Thank you very much for your prompt response. I completely agree that using a single agent with a larger detection range instead of multiple always-connected agents simplifies the design of comparative experiments. However, I have a follow-up question. In your paper(Coordinated Multi-Agent Exploration, Rendezvous, & Task Allocation in Unknown Environments with Limited Connectivity), you conducted comparative experiments using 3, 5, and 8 agents. Is the detection range set based on the covered area or the radius? For example, if the detection radius of one agent is r and the covered area is s, do you design the range for three agents as 3r or as 1.73r derived from 3s? Once again, thank you for your enthusiastic and helpful response.

laurenbramblett commented 3 months ago

Hello,

I did a little bit of a simplification.
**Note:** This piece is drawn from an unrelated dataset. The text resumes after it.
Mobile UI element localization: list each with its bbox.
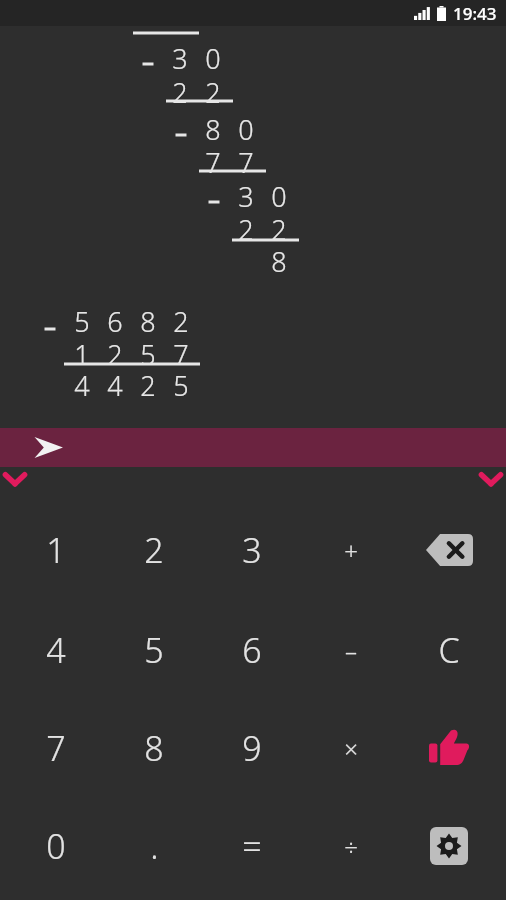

For example if 2 UGVs had a range of 5m and also needed to stay within 5m of each other, the resulting area would be

$$A_{total} = 25\pi + 25\pi = 50\pi$$

Then I found the area of overlap which in this case is:

$$A_{overlap} = \frac{50\pi}{3} - \frac{25\sqrt{3}}{2}$$

And so:

$$A{sight} = A{total}-A_{overlap} = \frac{100\pi}{3} + \frac{25\sqrt{3}}{2}$$

Then I found a radius that would give the same area as these two robots:

$$\pi r^2 = \frac{100\pi}{3} + \frac{25\sqrt{3}}{2}$$ $$ r = \sqrt{\frac{100}{3} + \frac{25\sqrt{3}}{2\pi}}$$

This is again a total simplification, but in this way, the one robot is exploring the same area as 2 robots that must stay together in a specific formation.

mmyyen commented 3 months ago

Thank you for your clarification. I don't have any further questions at the moment, so I will go ahead and close this issue. I truly appreciate your detailed responses and assistance.